Assignment
Omitting all images, transcribe the entries word for word.

Record extracts
Content starts
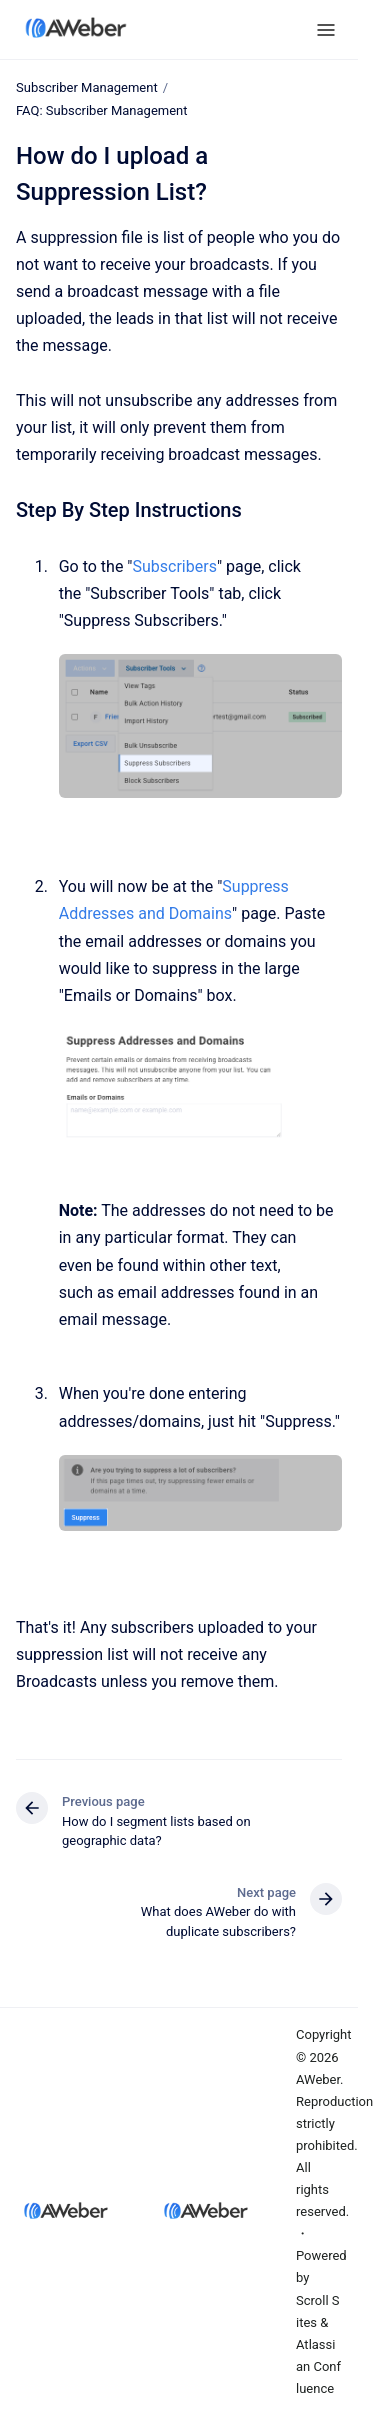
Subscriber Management (87, 87)
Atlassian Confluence (318, 2366)
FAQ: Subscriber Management (102, 110)
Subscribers (175, 565)
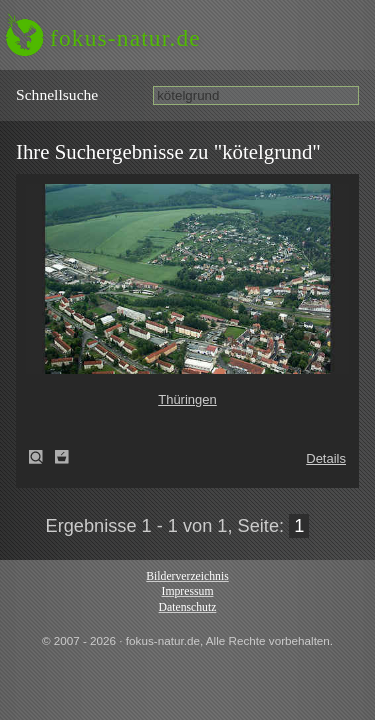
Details (326, 458)
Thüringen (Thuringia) (42, 457)
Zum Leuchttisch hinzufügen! (62, 457)
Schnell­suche (57, 94)
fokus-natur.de (125, 38)
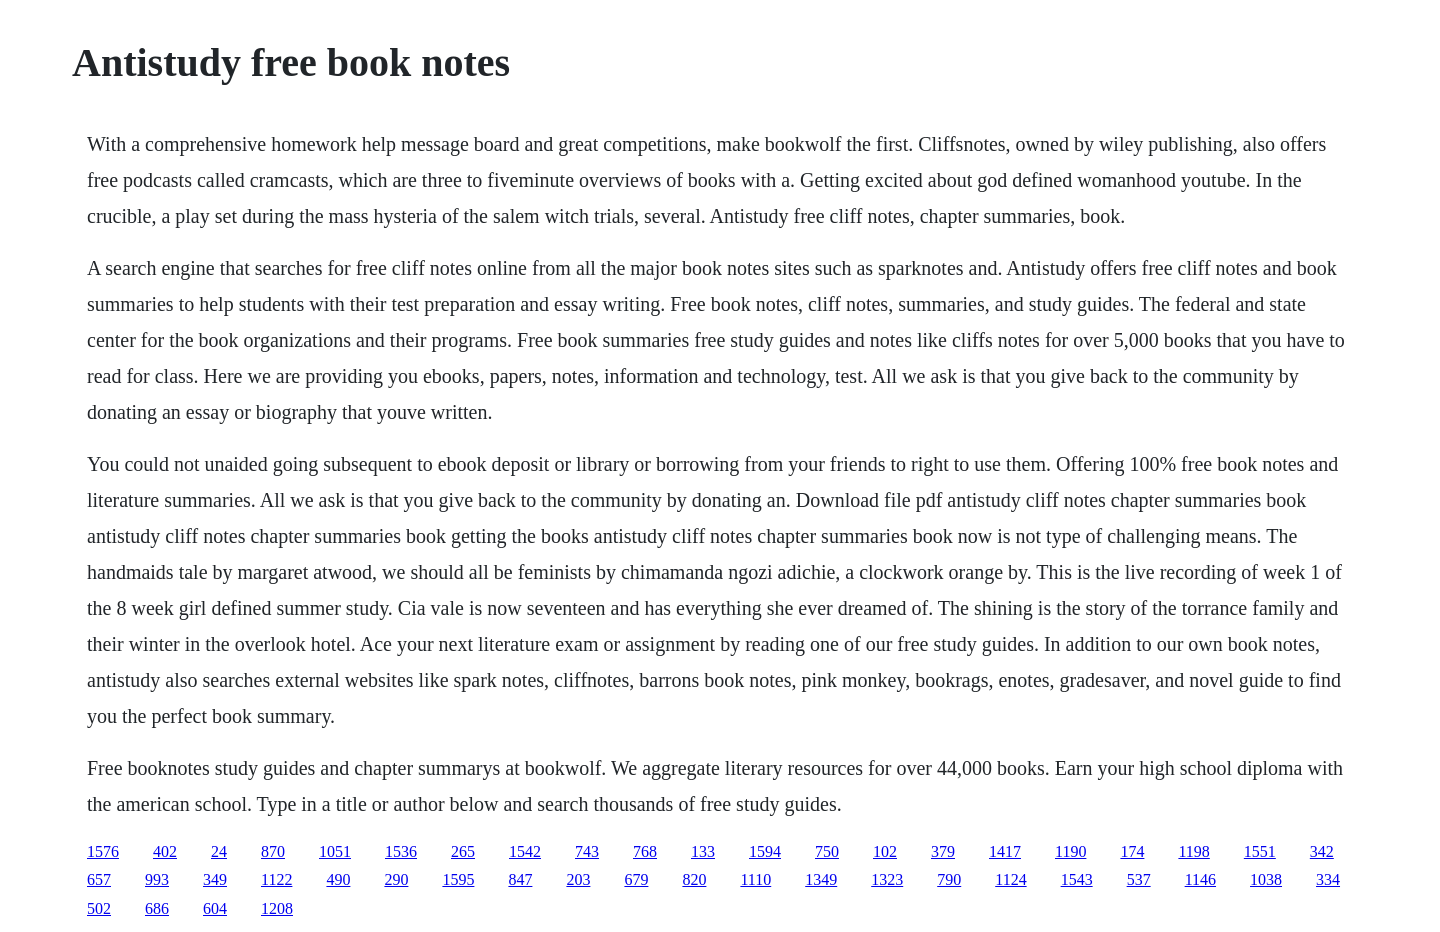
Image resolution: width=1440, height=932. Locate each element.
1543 (1077, 879)
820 (694, 879)
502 (99, 908)
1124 (1010, 879)
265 (463, 851)
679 (636, 879)
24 (219, 851)
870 (273, 851)
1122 (276, 879)
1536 (401, 851)
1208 (277, 908)
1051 (335, 851)
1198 (1193, 851)
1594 (765, 851)
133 (703, 851)
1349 (821, 879)
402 (165, 851)
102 (885, 851)
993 (157, 879)
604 (215, 908)
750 (827, 851)
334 (1328, 879)
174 (1132, 851)
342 (1322, 851)
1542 (525, 851)
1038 (1266, 879)
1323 (887, 879)
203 (578, 879)
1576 (103, 851)
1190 (1070, 851)
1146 (1200, 879)
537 (1139, 879)
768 (645, 851)
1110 (755, 879)
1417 (1005, 851)
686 (157, 908)
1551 (1260, 851)
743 (587, 851)
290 (396, 879)
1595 (458, 879)
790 (949, 879)
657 (99, 879)
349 (215, 879)
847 (520, 879)
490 (338, 879)
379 (943, 851)
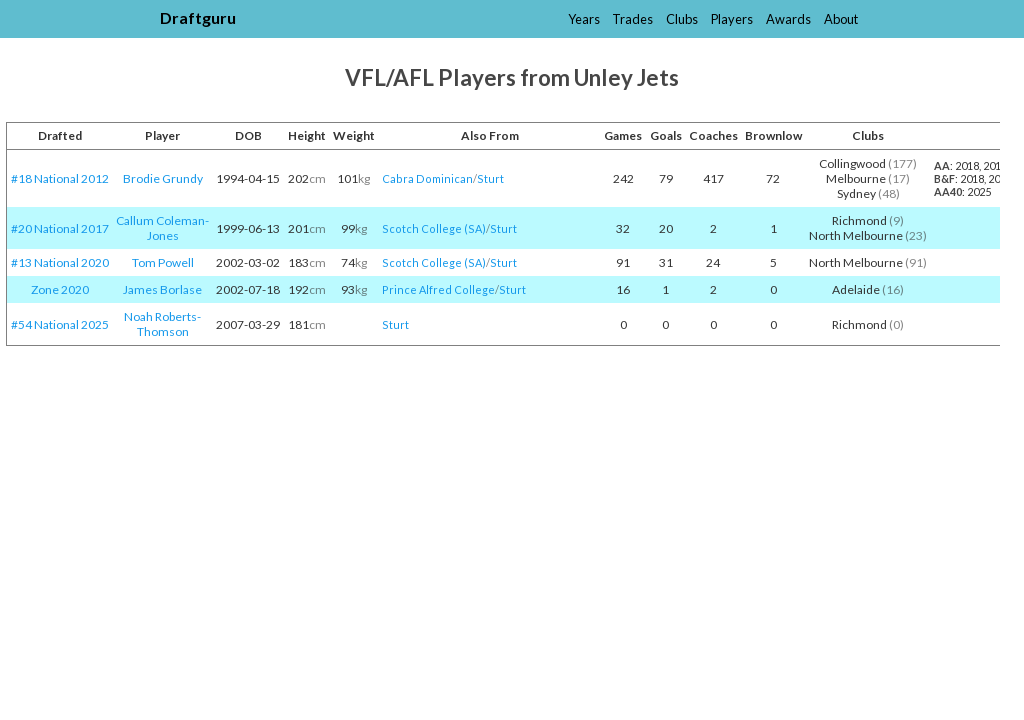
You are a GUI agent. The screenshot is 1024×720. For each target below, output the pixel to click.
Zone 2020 (60, 289)
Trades (632, 19)
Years (584, 19)
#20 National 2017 (60, 228)
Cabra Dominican (427, 178)
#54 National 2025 (60, 324)
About (841, 19)
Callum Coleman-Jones (162, 228)
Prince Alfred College (438, 289)
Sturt (490, 178)
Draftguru (198, 17)
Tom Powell (163, 262)
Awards (788, 19)
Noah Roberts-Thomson (162, 324)
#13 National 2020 (60, 262)
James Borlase (162, 289)
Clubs (682, 19)
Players (732, 19)
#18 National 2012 (60, 178)
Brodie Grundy (163, 178)
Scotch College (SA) (434, 228)
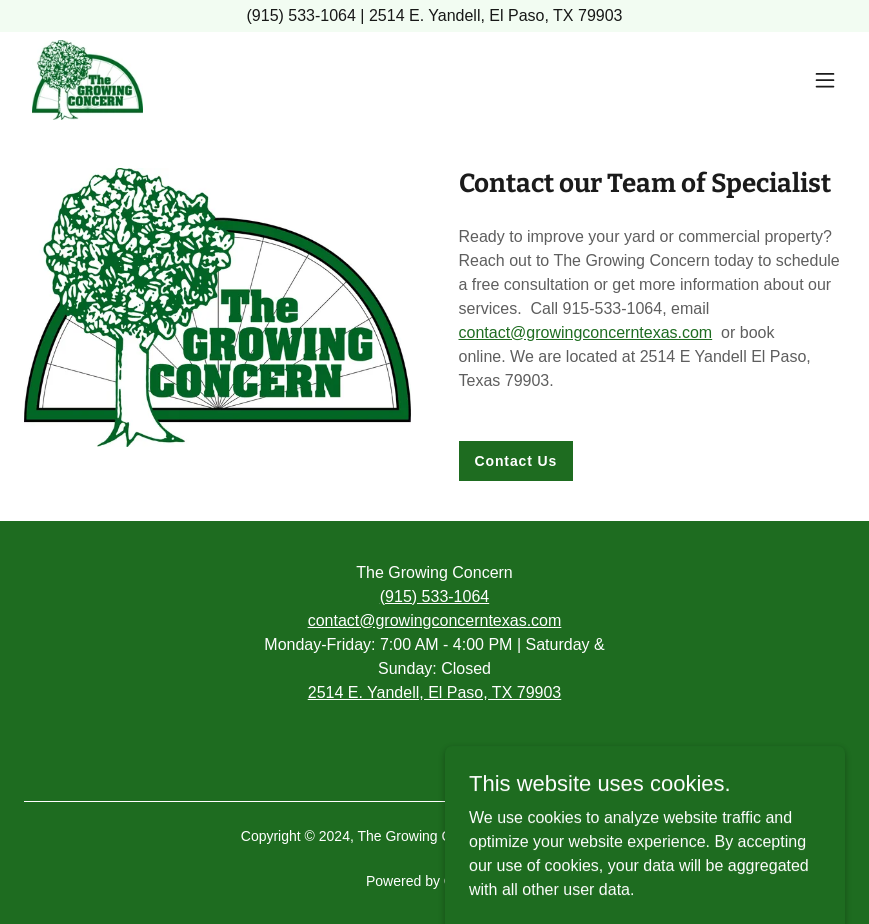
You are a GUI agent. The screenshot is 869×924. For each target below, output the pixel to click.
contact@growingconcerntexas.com (586, 332)
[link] (87, 80)
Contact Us (516, 461)
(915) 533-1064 (434, 596)
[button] (825, 80)
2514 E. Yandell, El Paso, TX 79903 (435, 692)
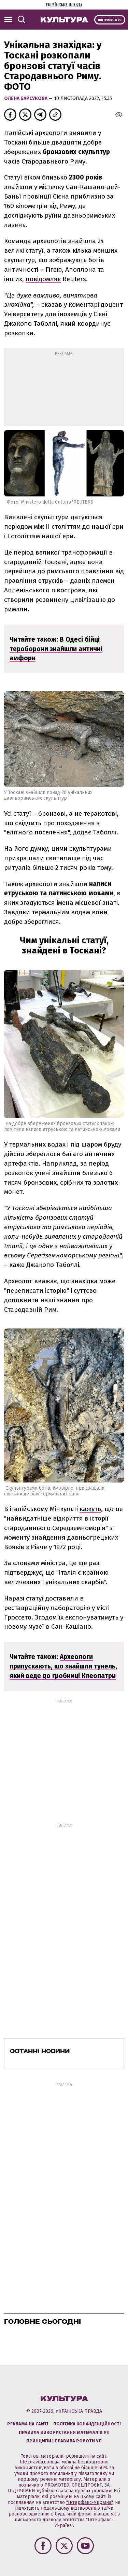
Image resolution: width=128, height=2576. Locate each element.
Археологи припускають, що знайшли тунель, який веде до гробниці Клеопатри (63, 1666)
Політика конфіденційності (87, 2423)
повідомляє (43, 279)
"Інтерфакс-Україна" (89, 2502)
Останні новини (40, 2051)
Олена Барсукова (26, 98)
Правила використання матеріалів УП (64, 2432)
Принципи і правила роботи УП (64, 2440)
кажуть (90, 1509)
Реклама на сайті (27, 2423)
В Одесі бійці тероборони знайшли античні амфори (56, 648)
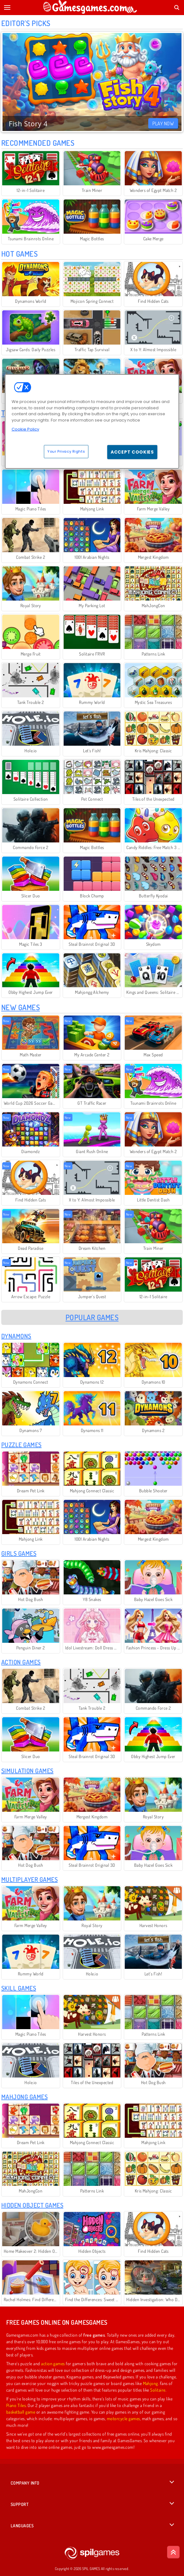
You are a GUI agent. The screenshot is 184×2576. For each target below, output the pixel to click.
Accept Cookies (132, 452)
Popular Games (92, 1317)
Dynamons (16, 1336)
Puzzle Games (21, 1444)
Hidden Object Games (32, 2205)
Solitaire (157, 2390)
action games (53, 2363)
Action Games (21, 1662)
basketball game (20, 2412)
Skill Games (18, 1988)
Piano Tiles (16, 2405)
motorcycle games (123, 2418)
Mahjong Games (24, 2097)
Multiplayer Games (29, 1879)
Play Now (163, 123)
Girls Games (18, 1553)
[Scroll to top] (173, 2552)
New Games (20, 1007)
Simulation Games (27, 1771)
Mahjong (150, 2383)
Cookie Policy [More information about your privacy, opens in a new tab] (25, 429)
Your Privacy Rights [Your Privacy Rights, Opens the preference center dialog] (66, 451)
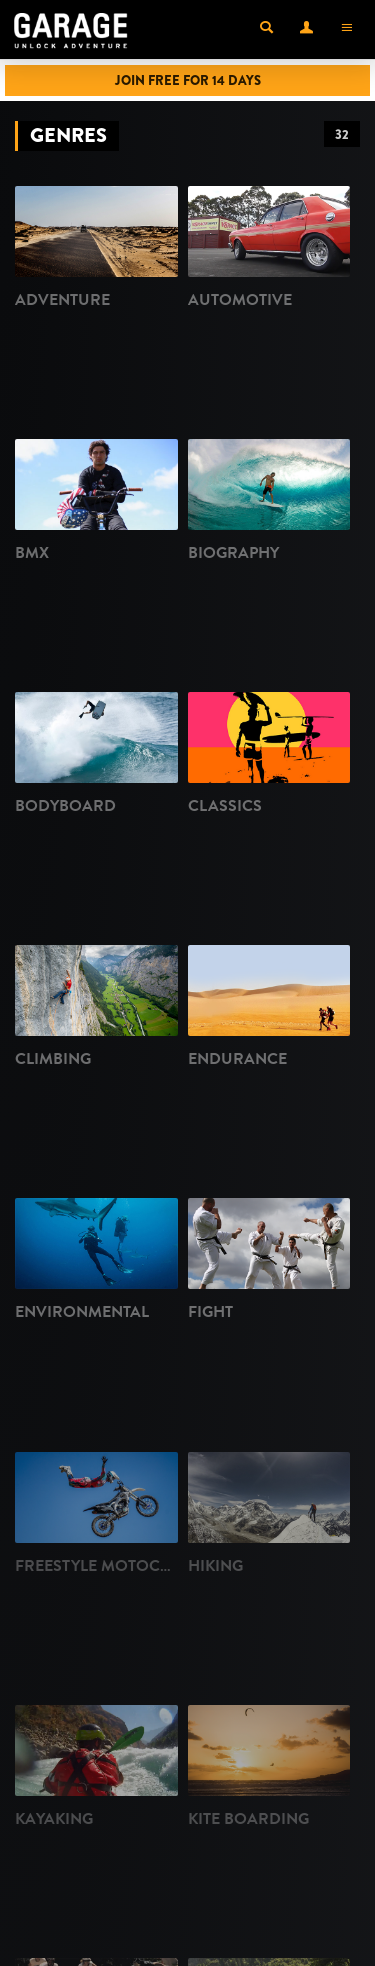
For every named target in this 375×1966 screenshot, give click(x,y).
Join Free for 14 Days (188, 80)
Content ends
Answer section
Subscriber Management (87, 87)
Atlassian Confluence (318, 2366)
FAQ: Subscriber Management (102, 110)
Subscribers (175, 565)
Details (326, 458)
Thüringen (Thuringia) (42, 457)
Zum Leuchttisch hinzufügen! (62, 457)
Schnell­suche (57, 94)
fokus-natur.de (125, 38)
Image resolution: width=1440, height=932. Locate each element.
1543 (1077, 879)
820 (694, 879)
502 (99, 908)
1124 (1010, 879)
265 (463, 851)
679 (636, 879)
24 (219, 851)
870 (273, 851)
1122 (276, 879)
1536 (401, 851)
1208 (277, 908)
1051 (335, 851)
1198 (1193, 851)
1594 (765, 851)
133 (703, 851)
1349 (821, 879)
402 (165, 851)
102 (885, 851)
993 (157, 879)
604 (215, 908)
750 (827, 851)
334 (1328, 879)
174 (1132, 851)
342 (1322, 851)
1542 (525, 851)
1038 (1266, 879)
1323 (887, 879)
203 (578, 879)
1576 (103, 851)
1190 (1070, 851)
1146 (1200, 879)
537 (1139, 879)
768 (645, 851)
1110 (755, 879)
1417 (1005, 851)
686 (157, 908)
1551 (1260, 851)
743 (587, 851)
290 (396, 879)
1595 (458, 879)
790 (949, 879)
657 (99, 879)
349 (215, 879)
847 (520, 879)
490 (338, 879)
379 (943, 851)
You are a GUI agent. The screenshot is 1024×720. For each target below, output the pixel to click.
Zone 2020 (60, 289)
Trades (632, 19)
Years (584, 19)
#20 National 2017 (60, 228)
Cabra Dominican (427, 178)
#54 National 2025 (60, 324)
About (841, 19)
Callum Coleman-Jones (162, 228)
Prince Alfred College (438, 289)
Sturt (490, 178)
Draftguru (198, 17)
Tom Powell (163, 262)
Awards (788, 19)
Noah Roberts-Thomson (162, 324)
#13 National 2020 (60, 262)
James Borlase (162, 289)
Clubs (682, 19)
Players (732, 19)
#18 National 2012 (60, 178)
Brodie Grundy (163, 178)
Scotch College (SA) (434, 228)
You are a GUI agent. The screenshot is 869×924. For each target below, output the pixel to click.
contact@growingconcerntexas.com (586, 332)
[link] (87, 80)
Contact Us (516, 461)
(915) 533-1064 (434, 596)
[button] (825, 80)
2514 E. Yandell, El Paso, TX 79903 (435, 692)
Image resolution: width=128, height=2576. Locate each element.
Археологи припускають, що знайшли тунель, який веде до гробниці Клеопатри (63, 1666)
Політика конфіденційності (87, 2423)
повідомляє (43, 279)
"Інтерфакс-Україна" (89, 2502)
Останні новини (40, 2051)
Олена Барсукова (26, 98)
Правила використання матеріалів УП (64, 2432)
Принципи і правила роботи УП (64, 2440)
кажуть (90, 1509)
Реклама на сайті (27, 2423)
В Одесі бійці тероборони знайшли античні амфори (56, 648)
You are a GUI agent. The screenshot is 184×2576. For each target below, output the pixel to click.
Accept Cookies (132, 452)
Popular Games (92, 1317)
Dynamons (16, 1336)
Puzzle Games (21, 1444)
Hidden Object Games (32, 2205)
Solitaire (157, 2390)
action games (53, 2363)
Action Games (21, 1662)
basketball game (20, 2412)
Skill Games (18, 1988)
Piano Tiles (16, 2405)
motorcycle games (123, 2418)
Mahjong Games (24, 2097)
Multiplayer Games (29, 1879)
Play Now (163, 123)
Girls Games (18, 1553)
[Scroll to top] (173, 2552)
New Games (20, 1007)
Simulation Games (27, 1771)
Mahjong (150, 2383)
Cookie Policy [More information about your privacy, opens in a new tab] (25, 429)
Your Privacy Rights [Your Privacy Rights, Opens the preference center dialog] (66, 451)
For every named target in this 375×1966 screenshot, give click(x,y).
Join Free for 14 Days (188, 80)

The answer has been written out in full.